Aboriginal inhabitants in 1836

The accounts of Matthew Flinders, Charles Sturt and other early explorers had shown the new province to be occupied by Aboriginal people, but their numbers, disposition and ways of life were almost entirely unknown in England. The British Colonial Office, keen to avoid the bloodshed that had accompanied the settlement of New South Wales and Tasmania, inserted in the Letters Patent a clause intended to secure the protection of the Aboriginal peoples’ rights to land, and forced the Colonization Commissioners to make other concessions, including the appointment of a Protector to safeguard Aboriginal interests in the new province.

Aboriginal people had occupied the land for at least 40,000 years. At the time the province was established there were about 40 ‘tribes’ across the state, each with its own distinct dialect and territory, but linked to its neighbours by intermarriage and ceremonial and trading links. The Aboriginal people who occupied the eastern shores of Gulf St Vincent lived in extended family groups or clans, each linked to a certain tract of country.  The early settlers referred to these clans as ‘the Adelaide tribe’, ‘the Willunga tribe’, ‘the Rapid Bay tribe’, ‘the Gawler tribe’ and ‘the Para tribe’.

Even before the establishment of the province, Aboriginal people in the south-east of the state had had contacts with outsiders.

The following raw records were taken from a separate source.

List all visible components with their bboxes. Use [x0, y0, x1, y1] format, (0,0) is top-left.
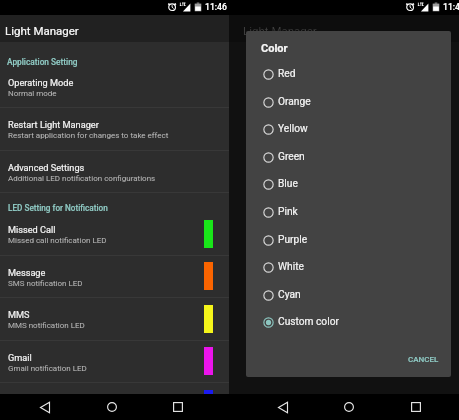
button[interactable]: Recent apps	[166, 395, 190, 419]
button[interactable]: Red	[246, 61, 451, 88]
staticText: Custom color	[278, 316, 339, 328]
staticText: Yellow	[278, 123, 308, 135]
staticText: Hangouts	[8, 394, 48, 405]
staticText: Operating Mode	[8, 77, 74, 88]
staticText: CANCEL	[408, 355, 439, 364]
button[interactable]: Purple	[246, 227, 451, 254]
button[interactable]	[0, 213, 229, 256]
staticText: Green	[278, 151, 305, 163]
button[interactable]: Orange	[246, 89, 451, 116]
staticText: 11:47	[443, 2, 459, 12]
staticText: Red	[278, 68, 296, 80]
button[interactable]	[0, 150, 229, 193]
staticText: Light Manager	[243, 24, 317, 37]
staticText: White	[278, 261, 304, 273]
button[interactable]: White	[246, 254, 451, 281]
staticText: Normal mode	[8, 89, 57, 98]
staticText: Hangouts notification LED	[8, 406, 101, 415]
staticText: Message	[8, 267, 46, 278]
button[interactable]: Pink	[246, 199, 451, 226]
staticText: Color	[261, 42, 288, 55]
staticText: Additional LED notification configuratio…	[8, 174, 156, 183]
button[interactable]: Custom color	[246, 309, 451, 336]
staticText: Application Setting	[7, 57, 78, 67]
button[interactable]: Green	[246, 144, 451, 171]
staticText: Missed call notification LED	[8, 236, 107, 245]
staticText: Purple	[278, 234, 308, 246]
staticText: Pink	[278, 206, 298, 218]
button[interactable]	[0, 298, 229, 341]
staticText: Orange	[278, 96, 311, 108]
staticText: Advanced Settings	[8, 162, 85, 173]
button[interactable]: Yellow	[246, 116, 451, 143]
staticText: Light Manager	[5, 24, 79, 37]
staticText: Blue	[278, 178, 298, 190]
staticText: MMS notification LED	[8, 321, 85, 330]
staticText: Restart Light Manager	[8, 119, 99, 130]
staticText: Missed Call	[8, 224, 56, 235]
staticText: Restart application for changes to take …	[8, 131, 169, 140]
staticText: Gmail notification LED	[8, 364, 87, 373]
button[interactable]	[0, 255, 229, 298]
staticText: LED Setting for Notification	[8, 203, 108, 213]
staticText: SMS notification LED	[8, 279, 83, 288]
button[interactable]: Home	[337, 395, 361, 419]
button[interactable]: Cyan	[246, 282, 451, 309]
button[interactable]: Blue	[246, 171, 451, 198]
button[interactable]	[0, 340, 229, 383]
button[interactable]: Recent apps	[404, 395, 428, 419]
button[interactable]: Back	[33, 395, 57, 419]
staticText: 11:46	[205, 2, 227, 12]
button[interactable]	[0, 108, 229, 151]
button[interactable]: Back	[271, 395, 295, 419]
staticText: MMS	[8, 309, 30, 320]
staticText: Cyan	[278, 289, 301, 301]
button[interactable]: Home	[100, 395, 124, 419]
button[interactable]	[0, 65, 229, 108]
button[interactable]	[0, 383, 229, 420]
staticText: Gmail	[8, 352, 32, 363]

Sealing crews based on Kangaroo Island and other offshore islands since the 1820s had made occasional raids on coastal Aboriginal camps on the Fleurieu, Yorke and Eyre Peninsulas to kidnap women, who were taken back to the islands by the sealers.

In about 1830 smallpox spread down the River Murray from the colonies in eastern Australia, and caused great loss of life among Aboriginal people all along the river to its mouth. The disease also spread to the Aboriginal tribes of the Adelaide Plains, Mid-North and Yorke and Eyre Peninsulas, and early settlers in those regions observed Aboriginal survivors of the epidemic who bore the distinctive pock-marked scars.

Estimates of the total Aboriginal population of the area which became South Australia range from about 10,000 to 20,000 people. Approximately two-thirds of these people lived in the more fertile south-eastern part of the state, including the Adelaide Plains and nearby ranges, the River Murray, the Coorong and the South-East. Several early reliable sources suggest that the Aboriginal groups on the plains between Gawler and Myponga numbered about 300 people in total.